**WHAT NEEDS TO BE DONE**
Your copy should match the records below word for word and contain no pictures.

**MATERIALS PROVIDED**
• • • • •

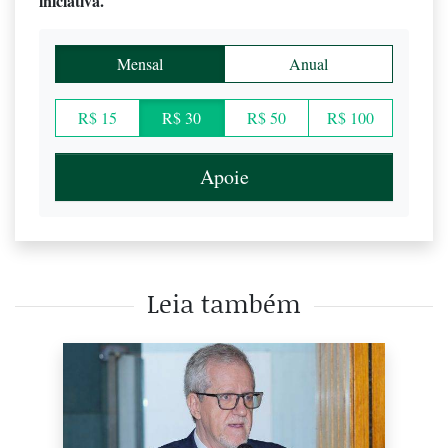
iniciativa.
Mensal
Anual
R$ 15
R$ 30
R$ 50
R$ 100
Apoie
Leia também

• • • • •

**ANSWER TO THIS PROBLEM**
iniciativa.
Mensal
Anual
R$ 15
R$ 30
R$ 50
R$ 100
Apoie
Leia também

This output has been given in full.